What you need to do: Repeat, exactly and with no pictures, the lines that run from the beginning of the entries through the line containing "11. Contraceptive Advice".

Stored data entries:
════════════════════

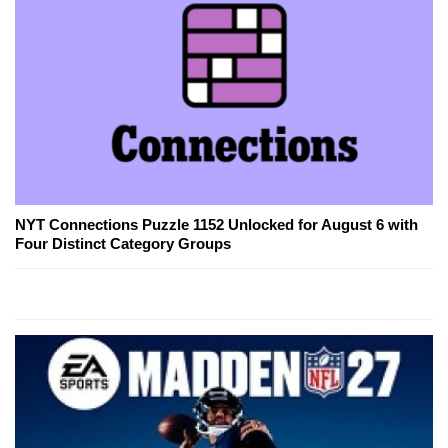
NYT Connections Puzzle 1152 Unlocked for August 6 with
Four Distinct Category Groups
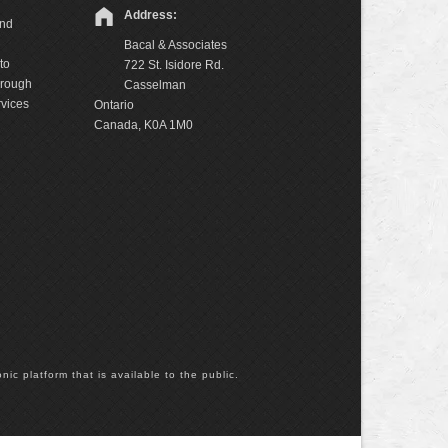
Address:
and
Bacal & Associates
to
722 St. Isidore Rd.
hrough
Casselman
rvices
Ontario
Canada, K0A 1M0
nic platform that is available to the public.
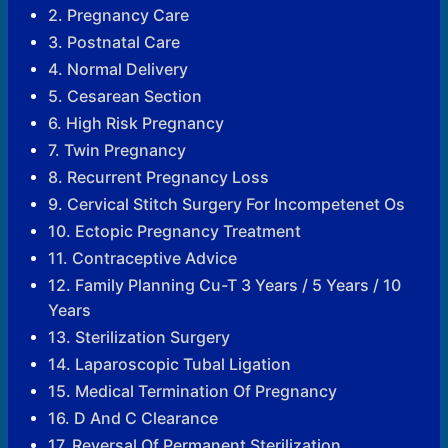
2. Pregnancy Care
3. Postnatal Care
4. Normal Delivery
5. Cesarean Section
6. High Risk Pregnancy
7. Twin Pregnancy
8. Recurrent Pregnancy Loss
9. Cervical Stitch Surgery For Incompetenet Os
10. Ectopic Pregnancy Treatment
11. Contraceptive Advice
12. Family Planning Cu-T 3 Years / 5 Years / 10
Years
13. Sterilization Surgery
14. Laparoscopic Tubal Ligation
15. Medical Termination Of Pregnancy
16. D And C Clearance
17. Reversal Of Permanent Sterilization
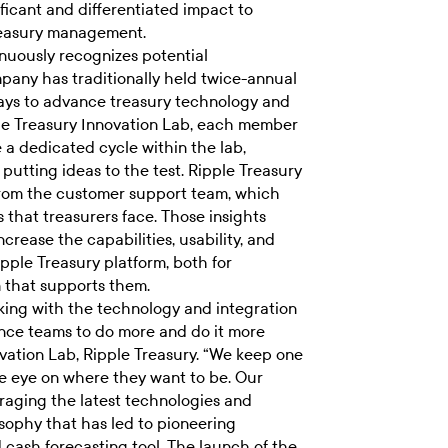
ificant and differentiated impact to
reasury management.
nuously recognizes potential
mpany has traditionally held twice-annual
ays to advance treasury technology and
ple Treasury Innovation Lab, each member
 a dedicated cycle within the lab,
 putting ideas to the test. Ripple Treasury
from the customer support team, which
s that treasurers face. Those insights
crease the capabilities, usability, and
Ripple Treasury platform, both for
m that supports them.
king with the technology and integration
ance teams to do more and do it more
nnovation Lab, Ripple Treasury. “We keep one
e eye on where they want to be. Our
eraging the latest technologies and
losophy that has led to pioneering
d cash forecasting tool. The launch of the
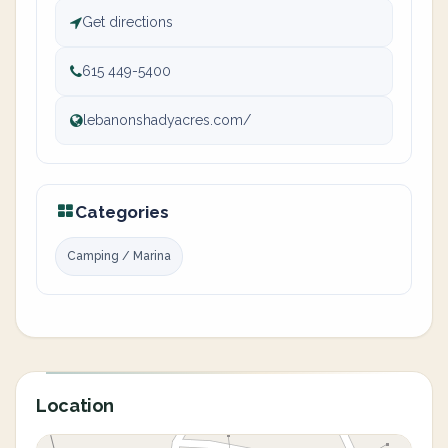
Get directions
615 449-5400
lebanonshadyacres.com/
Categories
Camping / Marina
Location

════════════════════

Response:
NYT Connections Puzzle 1152 Unlocked for August 6 with
Four Distinct Category Groups
Address:
and
Bacal & Associates
to
722 St. Isidore Rd.
hrough
Casselman
rvices
Ontario
Canada, K0A 1M0
nic platform that is available to the public.
2. Pregnancy Care
3. Postnatal Care
4. Normal Delivery
5. Cesarean Section
6. High Risk Pregnancy
7. Twin Pregnancy
8. Recurrent Pregnancy Loss
9. Cervical Stitch Surgery For Incompetenet Os
10. Ectopic Pregnancy Treatment
11. Contraceptive Advice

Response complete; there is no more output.